Hardy souls were skiing nearby Berthoud Pass in those days, too. A rope tow was installed there in 1937. The Arlberg Club folks disapproved. “We weren’t impressed by rope tows coming into vogue,” said Arndt, the lone survivor of the original nine club members when he died in 2006 at 97. “We were kind of stuffy about it at first. We thought the younger people were being pampered. It wasn’t true mountaineering. We worked hard for our fun.”
Winter Park opened on Jan. 28, 1940. With a rope tow.
Mary Jane’s namesake was a well-known madam of the 1880s during the area’s mining days who came to own the Mary Jane Placer. It was located where the Mary Jane base is now.
The 1976 Mary Jane expansion, which increased Winter Park’s skiable terrain by 80%, was overseen by Jerry Groswold, son of Thor Groswold, a Norwegian immigrant who founded Denver’s Groswold Ski Company in 1932. Jerry Groswold was Winter Park’s chairman from 1969 until 1975, when he became its president and chief executive.
The Mary Jane expansion was “his baby,” as daughter Karol puts it.
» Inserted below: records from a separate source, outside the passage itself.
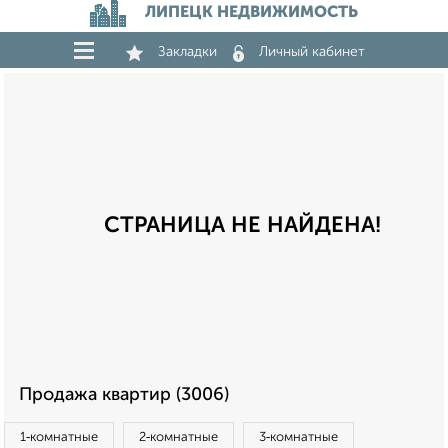
ЛИПЕЦК НЕДВИЖИМОСТЬ
Закладки
Личный кабинет
СТРАНИЦА НЕ НАЙДЕНА!
Продажа квартир (3006)
1‑комнатные
2‑комнатные
3‑комнатные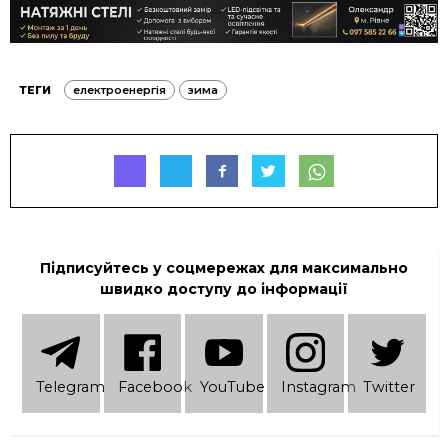
ТЕГИ
електроенергія
зима
Підписуйтесь у соцмережах для максимально
швидко доступу до інформації
Telеgram
Facebook
YouTube
Instagram
Twitter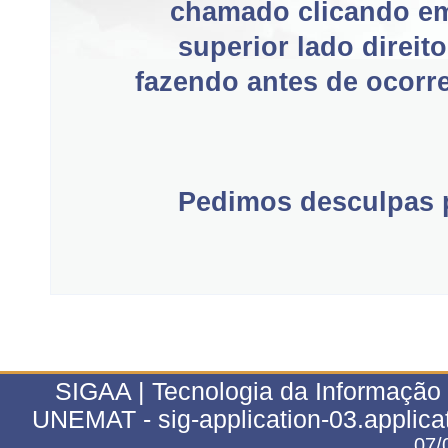
chamado clicando e
superior lado direit
fazendo antes de ocorre
Pedimos desculpas p
SIGAA | Tecnologia da Informação 
UNEMAT - sig-application-03.applica
07/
“It was a huge undertaking,” Karol said. “I remember very vividly when he took over. He was just living, breathing the entire thing. I’ve never seen a man work so hard and be so passionate about it.”
He was a larger-than-life figure, a legend in Colorado skiing, the man in charge at Winter Park for 22 years. Karol has fond memories from when she was a little girl, skiing the Mary Jane trail with her dad, well before it became part of Winter Park.

“It felt really steep,” she said. “There was always powder — glorious, fabulous powder. A snowcat would come and pick us up.”
She was 16 when the Mary Jane expansion debuted on Jan. 10, 1976, giving the resort a steep side in contrast to the tamer slopes of the Winter Park side. When Groswold took over in 1975 and moved up to Winter Park, Karol continued to live in Cherry Hills with her mother until she finished high school.
“I remember driving up with my friends, and they were all guys,” said Karol. “I never skied with girls because they didn’t do the bumps. We would just go up there and tear it up non-stop. It was such a magical time. People skied, they loved the sport, new technology was coming along — it was so exciting.”